What lines of the data below hold "migrations"? Show them.

┄┄┄┄┄┄

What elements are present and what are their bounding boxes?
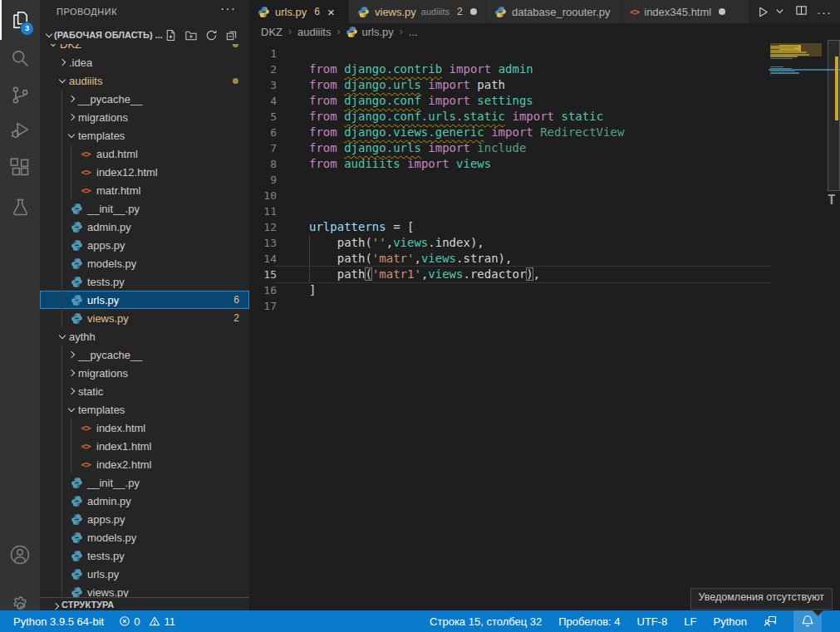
breadcrumb-item[interactable]: urls.py	[361, 26, 393, 38]
code-line-13[interactable]: path('',views.index),	[309, 235, 484, 251]
error-count: 0	[134, 615, 140, 628]
run-dropdown-chevron-icon[interactable]	[775, 4, 784, 19]
tree-file-apps-py[interactable]: apps.py	[40, 236, 249, 254]
tree-folder-templates[interactable]: templates	[40, 126, 249, 145]
breadcrumb-item[interactable]: ...	[409, 26, 418, 38]
line-number[interactable]: 4	[249, 93, 277, 109]
code-line-4[interactable]: from django.conf import settings	[309, 93, 533, 109]
line-number[interactable]: 7	[249, 140, 277, 156]
tree-file--init-py[interactable]: __init__.py	[40, 199, 249, 218]
extensions-activity-icon[interactable]	[0, 149, 40, 186]
line-number[interactable]: 5	[249, 109, 277, 125]
line-number[interactable]: 1	[249, 46, 277, 61]
code-token	[491, 62, 498, 76]
line-number[interactable]: 14	[249, 251, 277, 267]
tab-index345-html[interactable]: <>index345.html	[621, 0, 754, 23]
tree-file-apps-py[interactable]: apps.py	[40, 510, 249, 528]
tree-file-views-py[interactable]: views.py2	[40, 309, 249, 327]
tree-file-models-py[interactable]: models.py	[40, 254, 249, 272]
line-number[interactable]: 9	[249, 172, 277, 188]
line-number[interactable]: 3	[249, 77, 277, 93]
chevron-down-icon	[68, 404, 75, 411]
line-number[interactable]: 8	[249, 156, 277, 172]
breadcrumb-item[interactable]: DKZ	[261, 26, 282, 38]
tab-views-py[interactable]: views.pyaudiiits2	[349, 0, 486, 23]
new-file-icon[interactable]	[165, 29, 177, 42]
code-editor[interactable]: 1234567891011121314151617 from django.co…	[249, 40, 840, 610]
split-editor-button[interactable]	[795, 4, 808, 20]
indentation-status[interactable]: Пробелов: 4	[558, 615, 620, 628]
tree-folder-static[interactable]: static	[40, 382, 249, 400]
code-line-8[interactable]: from audiiits import views	[309, 156, 491, 172]
workspace-section-header[interactable]: (РАБОЧАЯ ОБЛАСТЬ) ...	[40, 26, 249, 44]
tree-folder--pycache-[interactable]: __pycache__	[40, 345, 249, 364]
outline-section-header[interactable]: СТРУКТУРА	[40, 597, 249, 611]
collapse-folders-icon[interactable]	[225, 29, 238, 42]
tree-folder-aythh[interactable]: aythh	[40, 327, 249, 345]
cursor-position-status[interactable]: Строка 15, столбец 32	[430, 615, 542, 628]
problems-status[interactable]: 0 11	[119, 615, 175, 628]
explorer-more-actions-icon[interactable]: ···	[220, 2, 236, 17]
testing-activity-icon[interactable]	[0, 189, 40, 225]
tree-folder-migrations[interactable]: migrations	[40, 364, 249, 382]
run-button[interactable]	[757, 6, 769, 18]
search-activity-icon[interactable]	[0, 40, 40, 76]
refresh-icon[interactable]	[205, 29, 218, 42]
code-line-2[interactable]: from django.contrib import admin	[309, 61, 533, 77]
code-line-12[interactable]: urlpatterns = [	[309, 219, 414, 235]
tree-file-admin-py[interactable]: admin.py	[40, 218, 249, 236]
tree-file-urls-py[interactable]: urls.py6	[40, 291, 249, 309]
tree-file-urls-py[interactable]: urls.py	[40, 565, 249, 583]
feedback-button[interactable]	[764, 610, 777, 632]
dirty-dot-icon[interactable]	[719, 8, 725, 15]
line-number[interactable]: 17	[249, 298, 277, 314]
tree-folder--idea[interactable]: .idea	[40, 53, 249, 71]
new-folder-icon[interactable]	[184, 29, 198, 42]
code-line-15[interactable]: path('matr1',views.redactor),	[309, 267, 540, 282]
tree-file-views-py[interactable]: views.py	[40, 583, 249, 597]
code-token: path	[477, 78, 505, 91]
code-token: 'matr1'	[372, 267, 421, 281]
code-line-14[interactable]: path('matr',views.stran),	[309, 251, 512, 267]
explorer-activity-icon[interactable]: 3	[0, 2, 40, 38]
tree-folder-audiiits[interactable]: audiiits	[40, 71, 249, 90]
account-activity-icon[interactable]	[0, 536, 40, 573]
line-number[interactable]: 12	[249, 219, 277, 235]
tree-file-admin-py[interactable]: admin.py	[40, 492, 249, 510]
tree-file-models-py[interactable]: models.py	[40, 528, 249, 546]
code-line-16[interactable]: ]	[309, 282, 316, 298]
line-number[interactable]: 15	[249, 267, 277, 282]
line-number[interactable]: 10	[249, 188, 277, 203]
tree-file-tests-py[interactable]: tests.py	[40, 272, 249, 291]
code-line-3[interactable]: from django.urls import path	[309, 77, 505, 93]
line-number[interactable]: 2	[249, 61, 277, 77]
dirty-dot-icon[interactable]	[470, 8, 477, 15]
run-and-debug-activity-icon[interactable]	[0, 111, 40, 148]
line-number[interactable]: 16	[249, 282, 277, 298]
code-line-7[interactable]: from django.urls import include	[309, 140, 526, 156]
python-interpreter-status[interactable]: Python 3.9.5 64-bit	[13, 615, 104, 628]
code-line-6[interactable]: from django.views.generic import Redirec…	[309, 125, 624, 140]
close-tab-icon[interactable]: ×	[327, 6, 335, 18]
line-number[interactable]: 6	[249, 125, 277, 140]
eol-status[interactable]: LF	[684, 615, 696, 628]
python-file-icon	[70, 476, 83, 489]
tree-folder-dkz[interactable]: DKZ	[40, 44, 249, 53]
minimap[interactable]	[769, 42, 827, 125]
more-actions-icon[interactable]: ···	[817, 5, 832, 19]
tree-folder-migrations[interactable]: migrations	[40, 108, 249, 126]
code-token: = [	[386, 220, 415, 233]
code-line-5[interactable]: from django.conf.urls.static import stat…	[309, 109, 603, 125]
tree-file--init-py[interactable]: __init__.py	[40, 473, 249, 492]
language-mode-status[interactable]: Python	[714, 615, 747, 628]
tab-database-roouter-py[interactable]: database_roouter.py	[486, 0, 621, 23]
breadcrumb-item[interactable]: audiiits	[297, 26, 331, 38]
tree-folder--pycache-[interactable]: __pycache__	[40, 90, 249, 108]
tree-folder-templates[interactable]: templates	[40, 400, 249, 419]
encoding-status[interactable]: UTF-8	[637, 615, 668, 628]
line-number[interactable]: 13	[249, 235, 277, 251]
tab-urls-py[interactable]: urls.py6×	[249, 0, 349, 23]
line-number[interactable]: 11	[249, 203, 277, 219]
tree-file-tests-py[interactable]: tests.py	[40, 546, 249, 565]
source-control-activity-icon[interactable]	[0, 76, 40, 113]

┄┄┄┄┄┄

* EXERCISE SOLUTION
tree-folder-migrations[interactable]: migrations	[40, 364, 249, 382]
tree-folder-migrations[interactable]: migrations	[40, 108, 249, 126]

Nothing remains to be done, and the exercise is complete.